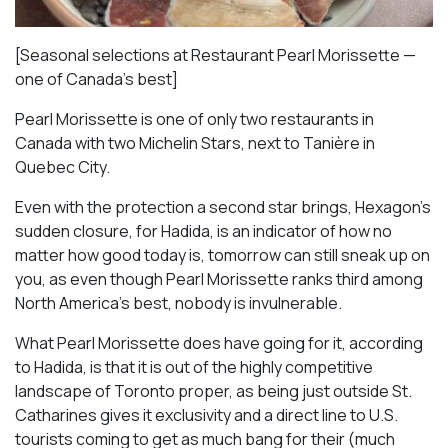
[Seasonal selections at Restaurant Pearl Morissette —
one of Canada’s best]
Pearl Morissette is one of only two restaurants in
Canada with two Michelin Stars, next to Tanière in
Quebec City.
Even with the protection a second star brings, Hexagon’s
sudden closure, for Hadida, is an indicator of how no
matter how good today is, tomorrow can still sneak up on
you, as even though Pearl Morissette ranks third among
North America’s best, nobody is invulnerable.
What Pearl Morissette does have going for it, according
to Hadida, is that it is out of the highly competitive
landscape of Toronto proper, as being just outside St.
Catharines gives it exclusivity and a direct line to U.S.
tourists coming to get as much bang for their (much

# [TASK]
Print out every entry above without changing a word, and leave out the pictures.

# [OUTPUT BELOW]
[Seasonal selections at Restaurant Pearl Morissette —
one of Canada’s best]
Pearl Morissette is one of only two restaurants in
Canada with two Michelin Stars, next to Tanière in
Quebec City.
Even with the protection a second star brings, Hexagon’s
sudden closure, for Hadida, is an indicator of how no
matter how good today is, tomorrow can still sneak up on
you, as even though Pearl Morissette ranks third among
North America’s best, nobody is invulnerable.
What Pearl Morissette does have going for it, according
to Hadida, is that it is out of the highly competitive
landscape of Toronto proper, as being just outside St.
Catharines gives it exclusivity and a direct line to U.S.
tourists coming to get as much bang for their (much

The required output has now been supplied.